7. Caramel Zebra Wood Tenor Electric Ukulele

Wood Tenor Electric Ukulele
Editor’s Rating:  
4.9 rating

Specs:

  • Size: Tenor
  • Material: Zebra Wood
  • Thickness: 4.5 inches
  • Weight: 4.24 pounds
  • Outstanding feature: electric compatible capabilities and rare tonewood

This Zebra Wood Tenor Electric Ukulele is the one of its kind in our list – with it being the only entry that offer’s an electric compatibility while also being made out of a rare tonewood. The package comes with a truss rod wrench,several picks a cleaning cloth, wall hanger, replacement bridge pins, a guitar cable, a strap with pegs, and a padded gig bag. It’s made of great quality – with the exotic tonewood having a high gloss finish and is edged with Xylonite to make the instrument more sturdy. It’s a cheap ukulele that’s made to last, especially with it’s additional features taken into consideration.

Pros

  • Rare tonewood and great accessories
  • Electric compatibility
  • Great build and finish

Cons

  • Tone and sound might not be for everyone
  • Finish may look cheap for some

Tips

If the list above still has you scratching your head, the following tips just might help in clearing the air out. Have a read through below! 

Never go lower than $50

Tempting as the price may seem, it definitely wouldn’t make up for sound. It also doesn’t help that you can’t try the instrument since you’re buying it online. The main takeaway here is that there’s no point in buying a ukulele with no longevity – as once you get more used to it you’d figure out that it sounds bad and you’d want to replace it immediately

Buying something under $100 would never be premium

Don’t expect $300 quality if you’re willing to cash out as much. These ukuleles above would have their own peculiarities, but it stands more on small parts of the aesthetic rather than that of messing with the general tone and sound. These include run-ons with the glue, imperfect wood cuts, or things being a bit shaky or loose, but all these would surely be playable nonetheless.

Don’t overthink it, it’s just a ukulele! 

Despite having so many rules to follow and think about, everything we have on the list above is a sure pleaser that brings satisfaction guaranteed. It may not be as amazing as the instrument your favorite artist would use, but these entry-level ukuleles know how to charm their way out in terms of having super close quality in terms of tone and sound. So don’t obsess on thinking, just cop yourself one and start making music! 

FAQ

So before you go out and pick that ukulele that you think is perfect for you, here are some factors to consider and keep in mind as you try and get started on figuring out the perfect iteration of this instrument for you! 

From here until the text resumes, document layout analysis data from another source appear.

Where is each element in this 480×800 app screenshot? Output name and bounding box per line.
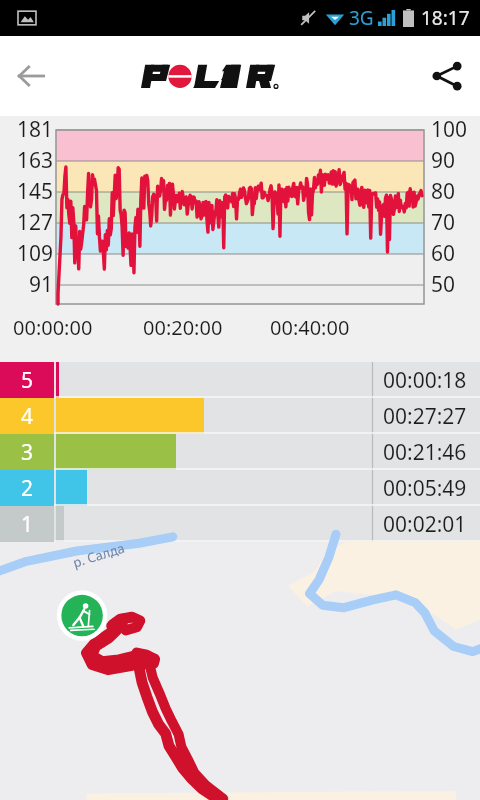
staticText: р. Салда [70,538,127,572]
button[interactable]: Route map [0,542,480,800]
staticText: 80 [431,177,456,206]
staticText: 00:02:01 [383,510,467,539]
staticText: 18:17 [421,5,470,31]
button[interactable]: 2 [0,470,480,506]
staticText: 163 [0,146,53,175]
staticText: 5 [21,366,34,395]
staticText: 145 [0,177,53,206]
button[interactable]: 3 [0,434,480,470]
staticText: 181 [0,115,53,144]
button[interactable]: 4 [0,398,480,434]
staticText: 4 [21,402,34,431]
button[interactable]: Share [414,43,480,109]
staticText: 109 [0,239,53,268]
staticText: 91 [0,270,53,299]
staticText: 00:20:00 [143,314,223,341]
staticText: 1 [21,510,34,539]
button[interactable]: 5 [0,362,480,398]
staticText: 3 [21,438,34,467]
staticText: 00:05:49 [383,474,467,503]
staticText: 100 [431,115,468,144]
staticText: 3G [349,5,374,31]
button[interactable]: 1 [0,506,480,542]
staticText: 00:21:46 [383,438,467,467]
staticText: 127 [0,208,53,237]
staticText: 60 [431,239,456,268]
staticText: 90 [431,146,456,175]
staticText: 70 [431,208,456,237]
button[interactable]: Back [0,45,62,107]
staticText: 50 [431,270,456,299]
staticText: 00:27:27 [383,402,467,431]
staticText: 00:00:00 [13,314,93,341]
staticText: 00:40:00 [270,314,350,341]
staticText: 00:00:18 [383,366,467,395]
staticText: 2 [21,474,34,503]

The eternal struggle of price vs quality

Getting things at the best possible quality means that you’re willing to shell out the optimal amount of money to achieve those expected premium results. When purchasing a ukulele, the material that actually drives the price up and down is actually the wood it’s made out of.

Aptly called the “tonewood”, it makes up for much of the sound the instrument can make, with the instrument’s shape, size, and string material only falling behind it. Clearly, having yourself a non-wood ukulele would make the entire conversation different but it’s common knowledge that most of those are not at par with traditional tonewood-made ukuleles. To give you a clearer vision, having a ukulele sit at the $25 to $50 price range can only go so far as to get you a toy ukulele that’s more of a prop than an instrument. But at $50 to $100, there are some great choices to check out, try, and eventually be acquainted with. 

Circling back, what are tonewoods?

As we have been previously talking about how tonewoods make up for most of the ukulele’s “great sound” that it gives off, with the choice of having softwood for the top and hardwood on the side. This balance would ultimately comprise how a ukulele’s volume and tone would sound like. To give you a better idea, below are some common types of wood that are used by luthiers to make ukuleles: 

Cedar – It’s perfect for baritone ukuleles as it can give off a very bass-heavy tone that’s very natural

Spruce – Its light color is a good metaphor for how it sounds – crisp, bright, and clear. Take a spruce-made guitar if you’re looking to use it on intimate occasions and events

Rosewood – This vibrant sounding wood is often used to make fretboards, but is now actually material used to create ukuleles that easily cut through the higher frequencies. 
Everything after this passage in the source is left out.